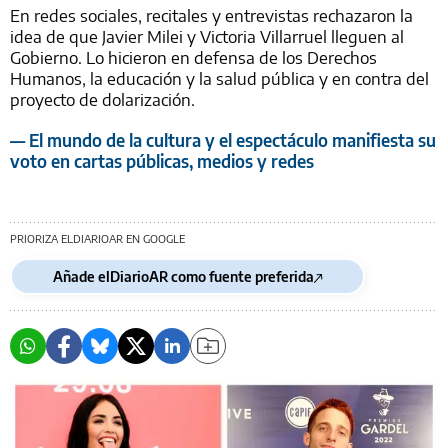
En redes sociales, recitales y entrevistas rechazaron la
idea de que Javier Milei y Victoria Villarruel lleguen al
Gobierno. Lo hicieron en defensa de los Derechos
Humanos, la educación y la salud pública y en contra del
proyecto de dolarización.
— El mundo de la cultura y el espectáculo manifiesta su
voto en cartas públicas, medios y redes
PRIORIZA ELDIARIOAR EN GOOGLE
Añade elDiarioAR como fuente preferida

= = = = = = =

[TASK OBJECTIVE] Before you return the listing exactly, strip out its pictures.

[WRITTEN SOLUTION]
En redes sociales, recitales y entrevistas rechazaron la
idea de que Javier Milei y Victoria Villarruel lleguen al
Gobierno. Lo hicieron en defensa de los Derechos
Humanos, la educación y la salud pública y en contra del
proyecto de dolarización.
— El mundo de la cultura y el espectáculo manifiesta su
voto en cartas públicas, medios y redes
PRIORIZA ELDIARIOAR EN GOOGLE
Añade elDiarioAR como fuente preferida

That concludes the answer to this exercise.